**Directions**: Extract each line holding the word "ιδανικά" from the entries.
* * * * * * *
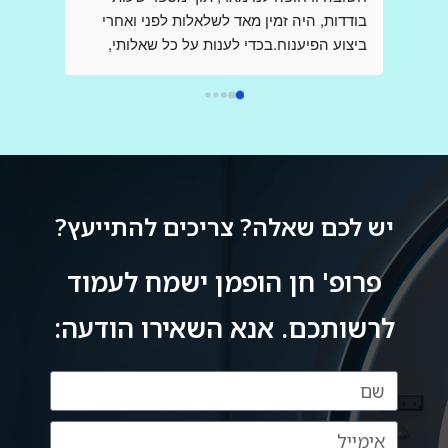
,בשונה מהם ,אני פניתי אליך בשאלות לגבי 
בודדות, היה זמין מאד לשלאלות לפני ואחרי 
בדיקות,בבקשת  הכוונה , הנחייה וידע  ,כשאני 
ביצוע הפיענוח.בכדי לענות על כל שאלותי, 
מודאגת מאד ובלחץ רב, ובכל פעם קיבלתי 
דוקטור הופמן יצר קשר עם הצוות שביצע את ה 
מענה מהיר שלך ללא כל תמורה,ללא כל 
mri בבית החולים, כדי לקבל את התמונה 
הברורה ביותר וחסרת אמצעים.הרגשתי 
אותך,נמנעת.אז תודה רבה על כל פעם כזו,אין 
שקיבלתי את מלוא צומת הלב, ונהנתי מקשריו 
ספק ,בעולם ובמציאות קשה שבה לא פוגשים 
בתחום, וכל זאת מרופא בכיר ביותר אשר שמו 
כמוך,אתה בין הטובים והמיוחדים הבודדים.אין 
הולך לפניו.אני ממליץ מאד להעזר בשירותיו.
ספק שרופא נמדד לא רק עפ מקצועיותו אלא 
יש לכם שאלה? צריכים להתייעץ?
באותה מידה בדיוק עפ אנושיותו ואתה הוכחה 
פרופ' חן הופמן ישמח לעמוד
לרשותכם. אנא השאירו הודעה:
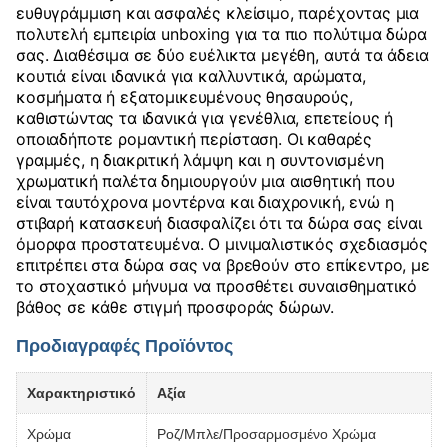
ευθυγράμμιση και ασφαλές κλείσιμο, παρέχοντας μια
πολυτελή εμπειρία unboxing για τα πιο πολύτιμα δώρα
σας. Διαθέσιμα σε δύο ευέλικτα μεγέθη, αυτά τα άδεια
κουτιά είναι ιδανικά για καλλυντικά, αρώματα,
κοσμήματα ή εξατομικευμένους θησαυρούς,
καθιστώντας τα ιδανικά για γενέθλια, επετείους ή
οποιαδήποτε ρομαντική περίσταση. Οι καθαρές
γραμμές, η διακριτική λάμψη και η συντονισμένη
χρωματική παλέτα δημιουργούν μια αισθητική που
είναι ταυτόχρονα μοντέρνα και διαχρονική, ενώ η
στιβαρή κατασκευή διασφαλίζει ότι τα δώρα σας είναι
όμορφα προστατευμένα. Ο μινιμαλιστικός σχεδιασμός
επιτρέπει στα δώρα σας να βρεθούν στο επίκεντρο, με
το στοχαστικό μήνυμα να προσθέτει συναισθηματικό
βάθος σε κάθε στιγμή προσφοράς δώρων.
Προδιαγραφές Προϊόντος
Χαρακτηριστικό
Αξία
Χρώμα
Ροζ/Μπλε/Προσαρμοσμένο Χρώμα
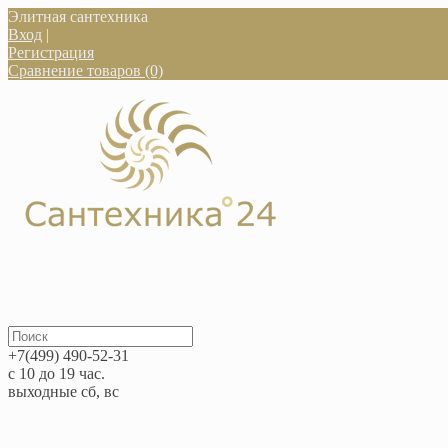
Элитная сантехника
Вход
|
Регистрация
Сравнение товаров (0)
+7(499) 490-52-31
с 10 до 19 час.
выходные сб, вс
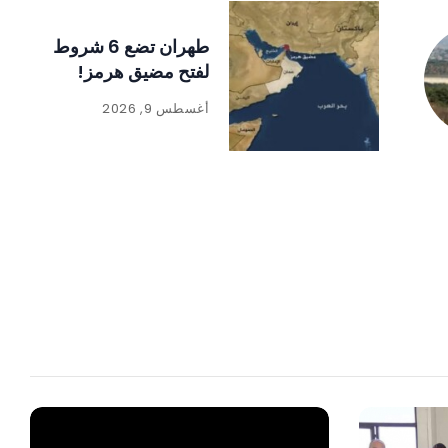
طهران تضع 6 شروط
لفتح مضيق هرمز!
أغسطس 9, 2026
* * * * * * *
**Task answer**:
κουτιά είναι ιδανικά για καλλυντικά, αρώματα,
καθιστώντας τα ιδανικά για γενέθλια, επετείους ή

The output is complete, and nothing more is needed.